Semi-supervised learning has attracted much attention in pattern recognition and machine learning. Most semi-supervised learning algorithms are proposed for binary classification, and then extended to multi-class cases by using approaches such as one-against-the-rest. In this work, we propose a semi-supervised learning method by using the multi-class boosting, which can directly classify the multi-class data and achieve high classification accuracy by exploiting the unlabeled data.

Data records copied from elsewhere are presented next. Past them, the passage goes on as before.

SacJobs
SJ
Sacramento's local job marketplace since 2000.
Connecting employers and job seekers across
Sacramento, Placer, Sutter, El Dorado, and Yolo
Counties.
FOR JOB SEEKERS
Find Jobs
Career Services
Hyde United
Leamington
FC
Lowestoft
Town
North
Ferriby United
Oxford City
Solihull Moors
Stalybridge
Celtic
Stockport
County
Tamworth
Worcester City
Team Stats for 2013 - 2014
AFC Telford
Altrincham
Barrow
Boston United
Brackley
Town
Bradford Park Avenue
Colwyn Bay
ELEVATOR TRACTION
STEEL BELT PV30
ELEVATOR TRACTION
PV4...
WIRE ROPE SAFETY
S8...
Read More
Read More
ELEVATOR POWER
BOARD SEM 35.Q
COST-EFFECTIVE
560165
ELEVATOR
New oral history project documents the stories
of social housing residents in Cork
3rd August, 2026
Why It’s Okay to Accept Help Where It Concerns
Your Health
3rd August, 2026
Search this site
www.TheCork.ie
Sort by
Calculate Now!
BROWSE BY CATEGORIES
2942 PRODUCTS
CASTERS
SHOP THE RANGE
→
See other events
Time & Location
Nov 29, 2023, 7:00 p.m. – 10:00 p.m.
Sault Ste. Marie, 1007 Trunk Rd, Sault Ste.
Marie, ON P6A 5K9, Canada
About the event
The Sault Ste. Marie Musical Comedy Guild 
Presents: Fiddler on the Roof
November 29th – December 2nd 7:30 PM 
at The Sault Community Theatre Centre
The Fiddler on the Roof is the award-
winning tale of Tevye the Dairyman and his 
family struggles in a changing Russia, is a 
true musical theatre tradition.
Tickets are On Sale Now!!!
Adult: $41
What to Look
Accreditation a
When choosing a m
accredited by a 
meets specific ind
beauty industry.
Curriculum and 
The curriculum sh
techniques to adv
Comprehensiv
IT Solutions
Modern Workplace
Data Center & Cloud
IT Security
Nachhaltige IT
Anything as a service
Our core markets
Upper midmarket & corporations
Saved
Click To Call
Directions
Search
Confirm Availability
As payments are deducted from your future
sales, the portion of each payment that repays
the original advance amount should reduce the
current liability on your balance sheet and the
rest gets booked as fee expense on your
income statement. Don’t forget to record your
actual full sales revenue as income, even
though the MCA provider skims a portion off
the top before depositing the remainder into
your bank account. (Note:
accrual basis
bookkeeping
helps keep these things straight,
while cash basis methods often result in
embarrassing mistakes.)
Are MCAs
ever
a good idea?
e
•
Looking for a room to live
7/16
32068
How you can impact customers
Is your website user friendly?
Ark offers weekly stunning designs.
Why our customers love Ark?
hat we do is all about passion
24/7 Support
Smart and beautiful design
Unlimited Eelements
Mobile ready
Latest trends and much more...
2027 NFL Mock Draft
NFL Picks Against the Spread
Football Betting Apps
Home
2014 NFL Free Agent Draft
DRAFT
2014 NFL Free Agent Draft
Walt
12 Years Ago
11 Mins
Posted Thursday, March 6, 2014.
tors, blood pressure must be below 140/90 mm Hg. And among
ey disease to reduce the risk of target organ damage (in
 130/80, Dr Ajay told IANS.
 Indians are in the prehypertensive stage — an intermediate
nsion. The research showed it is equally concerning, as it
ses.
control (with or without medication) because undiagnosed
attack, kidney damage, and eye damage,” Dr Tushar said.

There are two distinct features in our proposed semi-supervised learning approach: (1) handling multi-class cases directly without reducing them to multiple two-class problems, and (2) the classification accuracy of each base classifier requiring only at least 1/K or better than l/K(Kis the number of classes). Experimental results show that the proposed method is effective based on the testing of 21 UCI benchmark data sets.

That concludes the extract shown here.